Die Kennzahl sollte deshalb nur einen ersten Verdacht auf Konzentration liefern. Für eine Risikoeinschätzung kommen Politik, Infrastruktur, Substitution und Recycling hinzu. Die USGS nennt für 2025 einen Recyclinganteil am US-Verbrauch von 25 Prozent. Das ist ein eigener Versorgungspfad, der in keiner Länderkonzentration der Primärförderung erscheint.

Häufige Fragen

Warum verhindern Sammelpositionen einen exakten HHI? Der HHI benötigt jeden Anteil einzeln. Eine Position "Other countries" bündelt mehrere Länder. Wird sie als ein Wert verrechnet, steigt das Quadrat unzulässig, und die tatsächliche Ländernzahl bleibt unbekannt.
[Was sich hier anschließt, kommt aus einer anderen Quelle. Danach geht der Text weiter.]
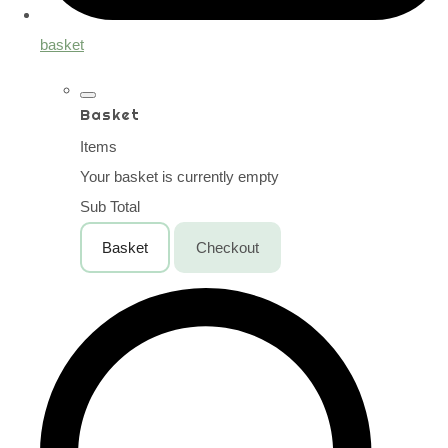
basket
Basket
Items
Your basket is currently empty
Sub Total
Basket
Checkout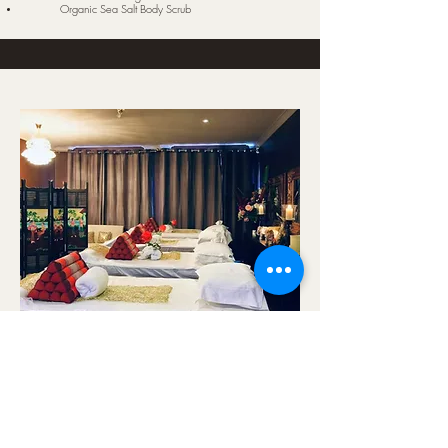
Organic Sea Salt Body Scrub
The Dreaming 3.5 Hours
Single $398 Couple $778
Aromatic Foot Bath
Organic Sea Salt Body Scrub
Choices of Body Massage
Jacuzzi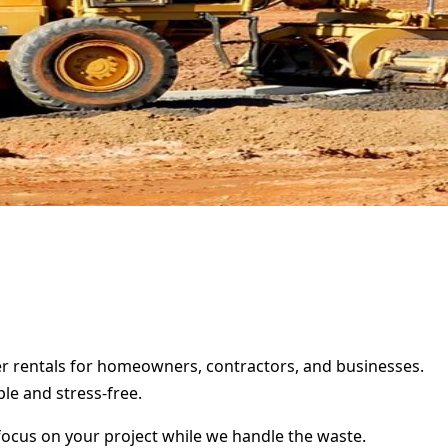
ter rentals for homeowners, contractors, and businesses.
le and stress-free.
focus on your project while we handle the waste.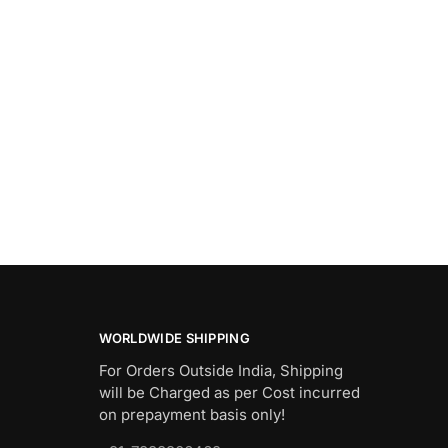
WORLDWIDE SHIPPING
For Orders Outside India, Shipping
will be Charged as per Cost incurred
on prepayment basis only!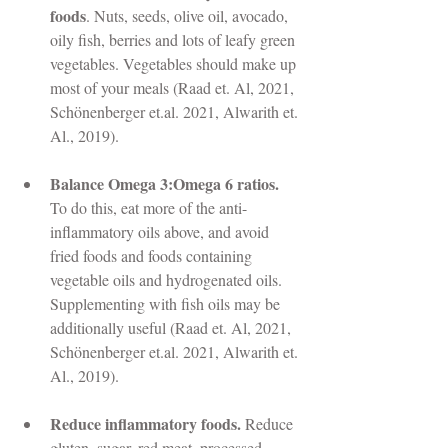
foods
. Nuts, seeds, olive oil, avocado, 
oily fish, berries and lots of leafy green 
vegetables. Vegetables should make up 
most of your meals (Raad et. Al, 2021, 
Schönenberger et.al. 2021, Alwarith et. 
Al., 2019). 
Balance Omega 3:Omega 6 ratios. 
To do this, eat more of the anti-
inflammatory oils above, and avoid 
fried foods and foods containing 
vegetable oils and hydrogenated oils. 
Supplementing with fish oils may be 
additionally useful (Raad et. Al, 2021, 
Schönenberger et.al. 2021, Alwarith et. 
Al., 2019).  
Reduce inflammatory foods. 
Reduce 
gluten, sugar, red meat, processed 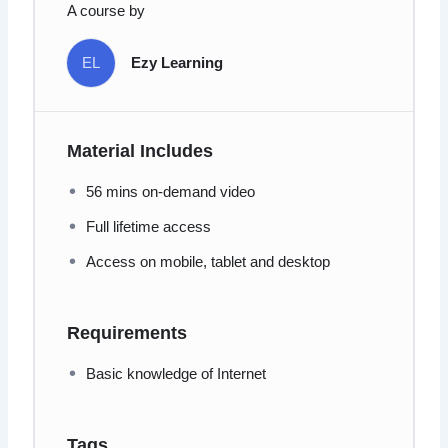
A course by
EL
Ezy Learning
Material Includes
56 mins on-demand video
Full lifetime access
Access on mobile, tablet and desktop
Requirements
Basic knowledge of Internet
Tags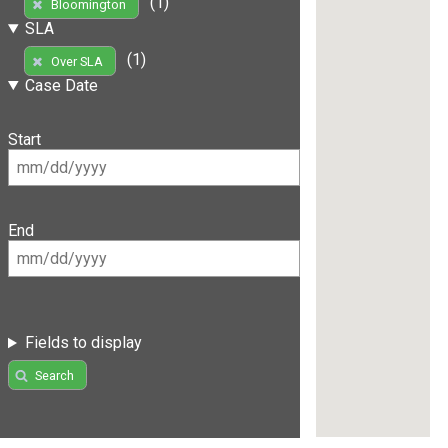
(1)
Bloomington
SLA
(1)
Over SLA
Case Date
Start
End
Fields to display
Search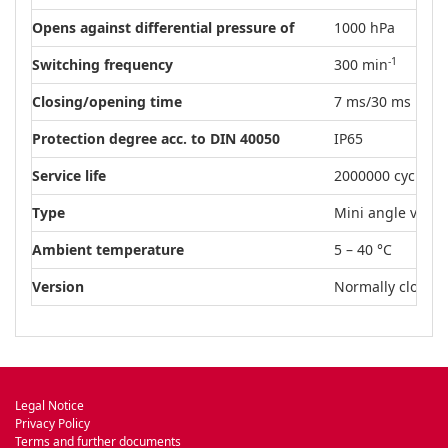
Opens against differential pressure of
1000 hPa
-1
Switching frequency
300 min
Closing/opening time
7 ms/30 ms
Protection degree acc. to DIN 40050
IP65
Service life
2000000 cycles
Type
Mini angle valve
Ambient temperature
5 – 40 °C
Version
Normally closed (
Legal Notice
Privacy Policy
Terms and further documents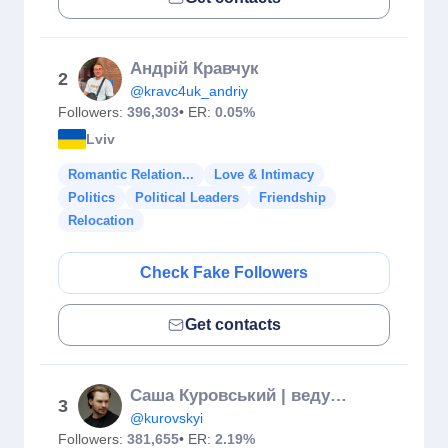
Андрій Кравчук
2
@kravc4uk_andriy
Followers:
396,303
• ER:
0.05%
Lviv
Romantic Relation...
Love & Intimacy
Politics
Political Leaders
Friendship
Relocation
Check Fake Followers
Get contacts
Саша Куровський | ведучий
3
@kurovskyi
Followers:
381,655
• ER:
2.19%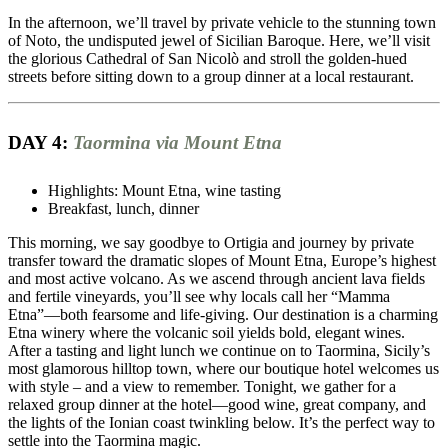
In the afternoon, we’ll travel by private vehicle to the stunning town
of Noto, the undisputed jewel of Sicilian Baroque. Here, we’ll visit
the glorious Cathedral of San Nicolò and stroll the golden-hued
streets before sitting down to a group dinner at a local restaurant.
DAY 4:
Taormina via Mount Etna
Highlights: Mount Etna, wine tasting
Breakfast, lunch, dinner
This morning, we say goodbye to Ortigia and journey by private
transfer toward the dramatic slopes of Mount Etna, Europe’s highest
and most active volcano. As we ascend through ancient lava fields
and fertile vineyards, you’ll see why locals call her “Mamma
Etna”—both fearsome and life-giving. Our destination is a charming
Etna winery where the volcanic soil yields bold, elegant wines.
After a tasting and light lunch we continue on to Taormina, Sicily’s
most glamorous hilltop town, where our boutique hotel welcomes us
with style – and a view to remember. Tonight, we gather for a
relaxed group dinner at the hotel—good wine, great company, and
the lights of the Ionian coast twinkling below. It’s the perfect way to
settle into the Taormina magic.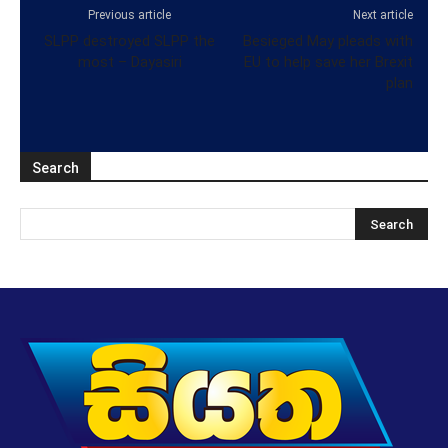
Previous article
Next article
SLPP destroyed SLPP the
Besieged May pleads with
most – Dayasiri
EU to help save her Brexit
plan
Search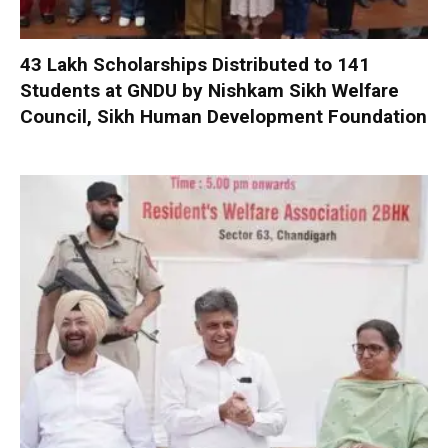
₹43 Lakh Scholarships Distributed to 141
Students at GNDU by Nishkam Sikh Welfare
Council, Sikh Human Development Foundation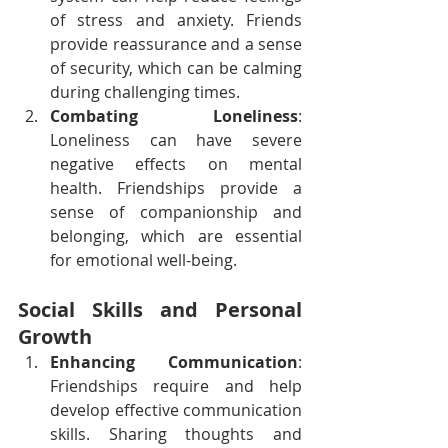
of stress and anxiety. Friends 
provide reassurance and a sense 
of security, which can be calming 
during challenging times.
Combating Loneliness
: 
Loneliness can have severe 
negative effects on mental 
health. Friendships provide a 
sense of companionship and 
belonging, which are essential 
for emotional well-being.
Social Skills and Personal 
Growth
Enhancing Communication
: 
Friendships require and help 
develop effective communication 
skills. Sharing thoughts and 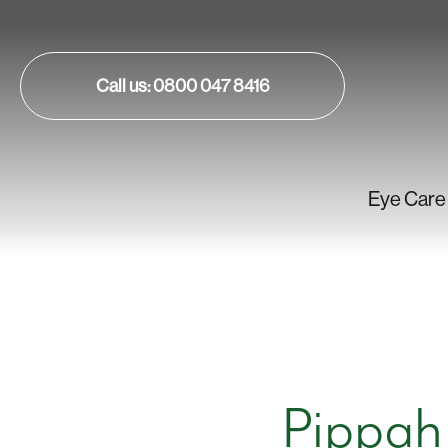
Call us: 0800 047 8416
Eye Care
Pippah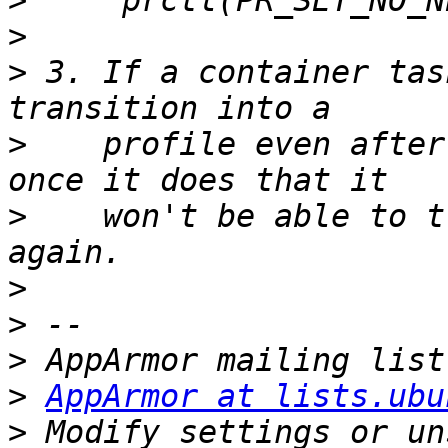
>
>
>
 3. If a container tas
>
    profile even after
>
    won't be able to t
>
>
>
>
AppArmor at lists.ubu
>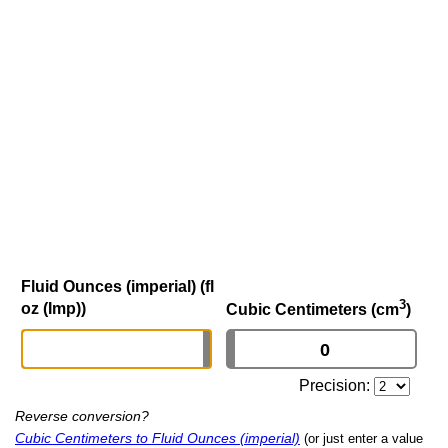
Fluid Ounces (imperial) (fl
3
oz (Imp))
Cubic Centimeters (cm
)
Precision:
Reverse conversion?
Cubic Centimeters to Fluid Ounces (imperial)
(or just enter a value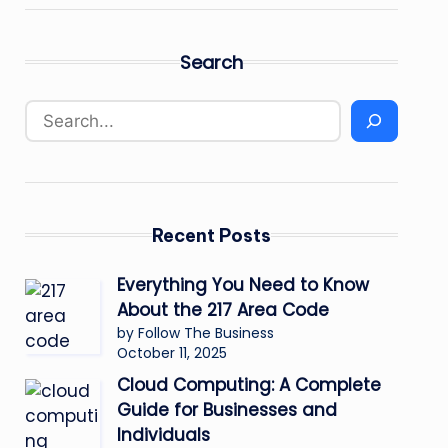
Search
Recent Posts
Everything You Need to Know
About the 217 Area Code
by Follow The Business
October 11, 2025
Cloud Computing: A Complete
Guide for Businesses and
Individuals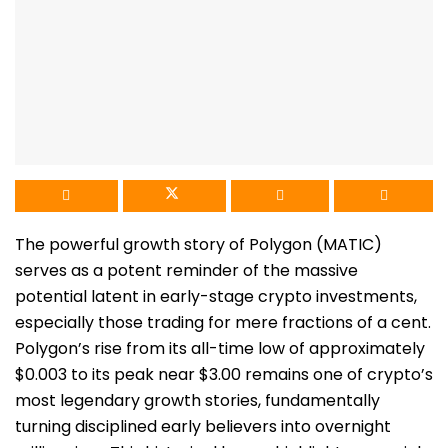
The powerful growth story of Polygon (MATIC)
serves as a potent reminder of the massive
potential latent in early-stage crypto investments,
especially those trading for mere fractions of a cent.
Polygon’s rise from its all-time low of approximately
$0.003 to its peak near $3.00 remains one of crypto’s
most legendary growth stories, fundamentally
turning disciplined early believers into overnight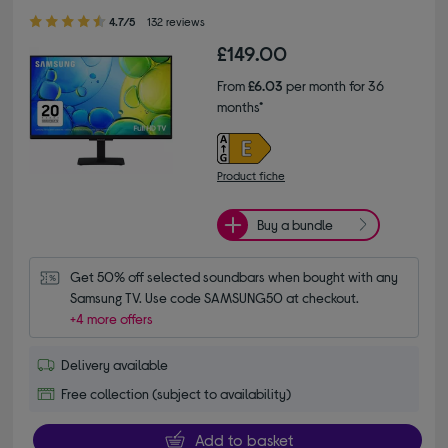
4.70 out of 5 stars
4.7/5
132 reviews
£149.00
From
£6.03
per month for 36
months*
Product fiche
Buy a bundle
Get 50% off selected soundbars when bought with any 
Samsung TV. Use code SAMSUNG50 at checkout.
+4 more offers
Delivery available
Free collection (subject to availability)
Add to basket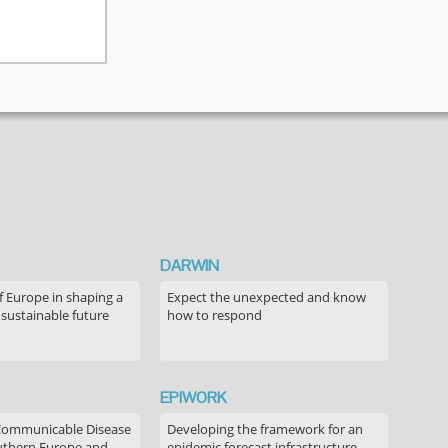
DARWIN
f Europe in shaping a
Expect the unexpected and know
 sustainable future
how to respond
EPIWORK
Communicable Disease
Developing the framework for an
outhern Europe and
epidemic forecast infrastructure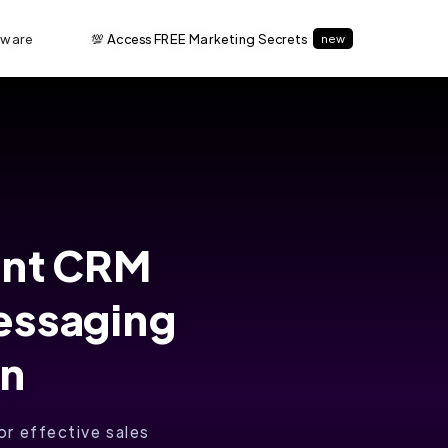
tware
💯 Access FREE Marketing Secrets
new
ent CRM
essaging
on
r effective sales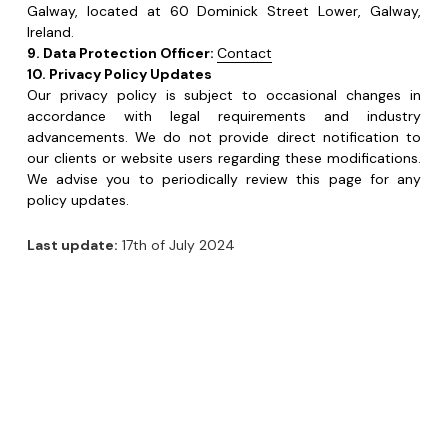
accordance with legal requirements and industry 
advancements. We do not provide direct notification to 
our clients or website users regarding these modifications. 
We advise you to periodically review this page for any 
policy updates. 
Last update:
 17th of July 2024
Ist der Rohstoff-Länder-HHI mit dem Wettbewerbs-HHI vergleichbar? Nein. Die Monopolkommission misst Unternehmenskonzentration auf abgegrenzten Märkten. Länderanteile an Förderung messen geografische Verteilung und keine Marktmacht. Die Formel ist ähnlich, die Aussage ist eine andere.

Welche Daten brauche ich für Raffinationskonzentration? Daten zur jeweiligen Verarbeitungsstufe, also Raffinerie-Kapazität oder Produktion von raffiniertem Metall. Bergwerksförderung allein reicht dafür nicht aus, weil die Stufen unterschiedlich verteilt sind.